Exercise requirements
Reproduce the records below exactly, but only between the lines holding "modern closing cost" and "appreciated 15% now", inclusive.

Input records
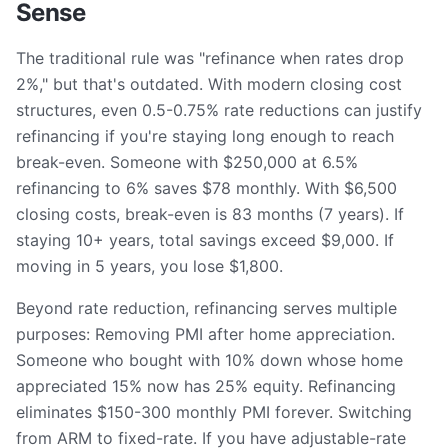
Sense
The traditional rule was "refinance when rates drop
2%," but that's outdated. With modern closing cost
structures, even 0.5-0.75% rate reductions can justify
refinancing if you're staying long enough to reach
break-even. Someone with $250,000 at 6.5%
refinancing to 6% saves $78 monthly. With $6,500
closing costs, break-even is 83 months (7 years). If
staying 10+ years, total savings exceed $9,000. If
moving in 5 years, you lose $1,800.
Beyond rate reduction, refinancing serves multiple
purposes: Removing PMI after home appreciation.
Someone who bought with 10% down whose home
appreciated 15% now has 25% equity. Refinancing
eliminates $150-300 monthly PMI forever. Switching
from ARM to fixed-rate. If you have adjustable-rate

* * *

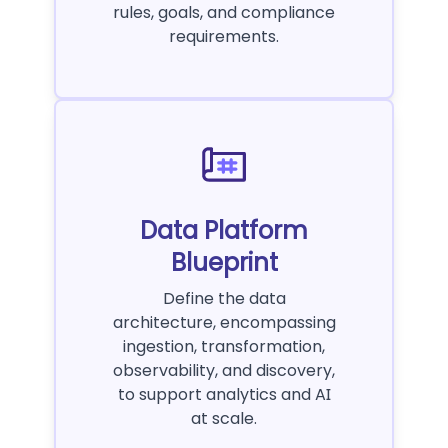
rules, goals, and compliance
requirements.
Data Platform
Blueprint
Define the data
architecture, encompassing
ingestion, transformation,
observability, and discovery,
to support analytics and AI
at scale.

Your response
2%," but that's outdated. With modern closing cost
structures, even 0.5-0.75% rate reductions can justify
refinancing if you're staying long enough to reach
break-even. Someone with $250,000 at 6.5%
refinancing to 6% saves $78 monthly. With $6,500
closing costs, break-even is 83 months (7 years). If
staying 10+ years, total savings exceed $9,000. If
moving in 5 years, you lose $1,800.
Beyond rate reduction, refinancing serves multiple
purposes: Removing PMI after home appreciation.
Someone who bought with 10% down whose home
appreciated 15% now has 25% equity. Refinancing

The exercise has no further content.